Quel document faut-il choisir ?

Lors des débats et les prises de position concernant des sujets touchant à la vie politique du pays, on constate souvent que beaucoup de nos compatriotes prennent comme référence «unique» soit la «Proclamation» du premier novembre 1954, pour les uns, soit la «Plate-forme» du congrès de la Soummam, pour les autres. En effet, si les uns trouvent dans la «Proclamation» le texte fondateur de l’Etat algérien « moderne », car c’est par son biais que les initiateurs de la Guerre de Libération nationale ont rendu public leur projet libérateur et réussi à mobiliser le peuple pour la récupération de sa souveraineté, les autres pensent que c’est la «Plate-forme» qui mérite ce statut. Car, ils considèrent que c’est lors de ce célèbre congrès que la révolution a pris réellement forme et qu’elle a été dotée d’un « vrai » programme politique.
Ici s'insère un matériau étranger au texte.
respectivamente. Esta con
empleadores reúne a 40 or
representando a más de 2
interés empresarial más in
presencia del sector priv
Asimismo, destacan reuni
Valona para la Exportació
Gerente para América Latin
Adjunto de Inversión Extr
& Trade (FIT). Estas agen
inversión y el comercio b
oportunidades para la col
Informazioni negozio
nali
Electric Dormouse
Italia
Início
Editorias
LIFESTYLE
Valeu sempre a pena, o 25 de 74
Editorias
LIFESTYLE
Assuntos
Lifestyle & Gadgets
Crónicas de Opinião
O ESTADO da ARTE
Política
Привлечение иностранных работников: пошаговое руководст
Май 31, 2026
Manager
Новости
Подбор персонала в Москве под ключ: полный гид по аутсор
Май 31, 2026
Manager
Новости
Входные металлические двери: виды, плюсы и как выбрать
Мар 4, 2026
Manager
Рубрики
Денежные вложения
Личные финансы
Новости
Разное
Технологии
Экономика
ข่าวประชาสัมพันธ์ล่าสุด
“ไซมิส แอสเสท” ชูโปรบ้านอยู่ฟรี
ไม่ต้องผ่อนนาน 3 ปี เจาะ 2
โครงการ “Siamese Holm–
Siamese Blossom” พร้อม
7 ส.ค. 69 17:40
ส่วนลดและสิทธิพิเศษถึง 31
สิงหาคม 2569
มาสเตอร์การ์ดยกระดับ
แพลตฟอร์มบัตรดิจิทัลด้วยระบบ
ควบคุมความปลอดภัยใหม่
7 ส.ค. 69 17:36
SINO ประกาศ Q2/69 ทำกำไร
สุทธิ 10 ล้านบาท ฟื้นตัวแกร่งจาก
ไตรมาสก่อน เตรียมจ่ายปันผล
Bien sûr, chacune des deux parties, par son choix, opte en fait pour un «projet de société », pensant que ce dernier est différent selon qu’il s’agit de la «Proclamation» ou de la «Plate-forme».

Par Hacène MERANI

La présente contribution, dont l’auteur ne prétend nullement être un historien, mais un simple citoyen voulant donner son point de vue concernant cette importante question, tente justement de répondre à la question suivante : faut-il vraiment choisir entre ces deux textes importants dans l’histoire récente de notre pays ?
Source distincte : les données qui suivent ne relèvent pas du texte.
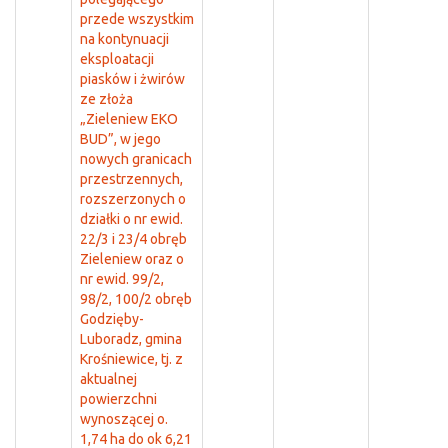
przede wszystkim
na kontynuacji
eksploatacji
piasków i żwirów
ze złoża
„Zieleniew EKO
BUD”, w jego
nowych granicach
przestrzennych,
rozszerzonych o
działki o nr ewid.
22/3 i 23/4 obręb
Zieleniew oraz o
nr ewid. 99/2,
98/2, 100/2 obręb
Godzięby-
Luboradz, gmina
Krośniewice, tj. z
aktualnej
powierzchni
wynoszącej o.
1,74 ha do ok 6,21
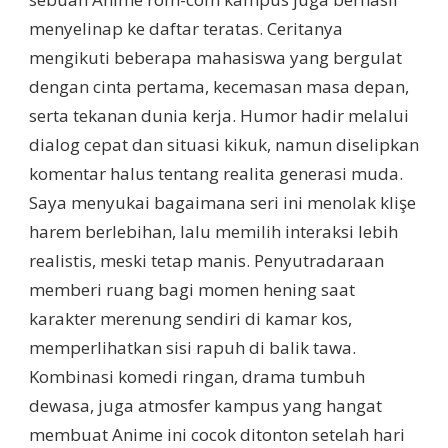
menyelinap ke daftar teratas. Ceritanya
mengikuti beberapa mahasiswa yang bergulat
dengan cinta pertama, kecemasan masa depan,
serta tekanan dunia kerja. Humor hadir melalui
dialog cepat dan situasi kikuk, namun diselipkan
komentar halus tentang realita generasi muda.
Saya menyukai bagaimana seri ini menolak klişe
harem berlebihan, lalu memilih interaksi lebih
realistis, meski tetap manis. Penyutradaraan
memberi ruang bagi momen hening saat
karakter merenung sendiri di kamar kos,
memperlihatkan sisi rapuh di balik tawa.
Kombinasi komedi ringan, drama tumbuh
dewasa, juga atmosfer kampus yang hangat
membuat Anime ini cocok ditonton setelah hari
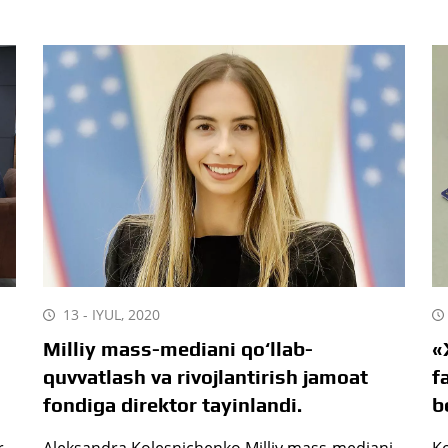
13 - IYUL, 2020
Milliy mass-mediani qo‘llab-
«
quvvatlash va rivojlantirish jamoat
f
fondiga direktor tayinlandi.
b
r
Aleksandra Kolesnichenko Milliy mass-mediani
Ko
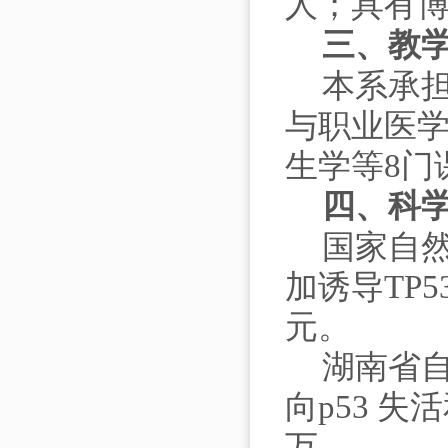
人；具有博
三、
教
本系承
与职业医
生学等8门
四、
科
国家自然
加诱导TP
元。
湖南省
向p53 失
万。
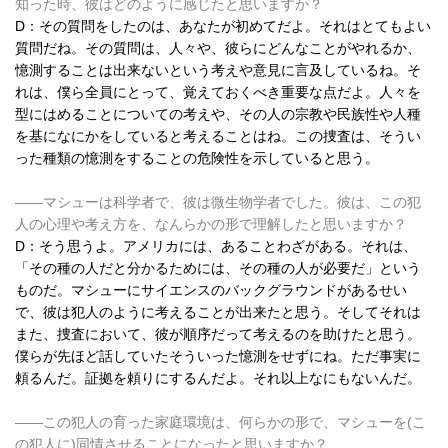
知った時、彼はどのように感じたと思いますか？
D：その質問をしたのは、あなたが初めてだよ。それはとてもよい
質問だね。その質問は、人々や、彼らにどんなことがやれるか、
憶測することは出来ないという考えや意見に言及しているね。そ
れは、僕ら全員にとって、覚えておくべき重要な点だよ。人々を
型にはめることについての考えや、その人の宗教や民族性や人種
を基になにかをしていると考えることはね。この捜査は、そうい
った種類の憶測をすることの危険性を示していると思う。
――マシューは科学者で、彼は微生物学者でした。彼は、この犯
人の心理や考え方を、なんらかの形で理解したと思いますか？
D：そう思うよ。アメリカには、あることわざがある。それは、
「その種の人だと分かるためには、その種の人が必要だ」という
ものだ。マシューにサイエンスのバックグラウンドがあるせい
で、彼は犯人のように考えることが出来たと思う。そしてそれは
また、捜査において、彼が順序だって考えるのを助けたと思う。
僕らが先ほど話していたそういった憶測をせずにね。ただ事実に
頼るんだ。証拠を頼りにするんだよ。それ以上なにもないんだ。
――この犯人の育った家庭環境は、何らかの形で、マシューを(こ
の犯人に)同情させることになったと思いますか？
Commençons par la «Proclamation» du premier novembre 1954. J’estime qu’une grande majorité d’Algériens pense, et quoi qu’en disent les opposants à cette thèse, que cet « Appel » est incontestablement le document fondateur et de la Guerre de libération et, par voie de conséquence, de l’Etat national au sein duquel nous vivons plus ou moins dignement aujourd’hui. C’est beaucoup plus que le reflet d’un «acte détonateur» comme l’ont dit certains. Certes, ceux qui semblent lui préférer la «Plate-forme» de la Soummam pensent, ou justifient leur position par le fait que, la «Proclamation» serait le résultat d’une action « précipitée », dictée par une volonté de sortie de crise dont le PPA/MTLD faisait l’objet et par laquelle ses auteurs ont voulu mettre les antagonistes devant leur responsabilité historique. Non, ce point de vue ne semble pas convaincant. Car, ce texte, selon des historiens, a bel et bien fait l’objet d’une «longue discussion entre ses initiateurs» avant d’être définitivement rédigé, imprimé et publié. L’acte de déclenchement de la lutte armée et l’Appel qui l’a rendu public sont à la fois l’aboutissement et le dépassement de toute l’histoire du Mouvement national. Oui, ce texte n’a pas été l’œuvre de grands penseurs, que le régime colonial avait, en tout cas, tout fait pour en empêcher l’émergence, mais d’un groupe de jeunes militants décidés à passer à l’action armée pour libérer le pays. Cependant, cela n’empêche aucunement de croire que ces militants, de par leur attachement et leur dévouement à la cause nationale, de par leur parfaite connaissance des conditions de vie quotidienne misérables des larges couches populaires dont ils étaient généralement issus, de par leur activité et leur formation politiques, etc., ont parfaitement réussi à exprimer, à leur manière, et en quelques mots seulement, les profondes aspirations de leur peuple. La preuve en est donnée par la suite des évènements eux-mêmes. N’ont-ils pas réussi à déclencher enfin ce processus historique qui a permis de réaliser ce qui était impensable quelques mois, voire quelques semaines, auparavant ?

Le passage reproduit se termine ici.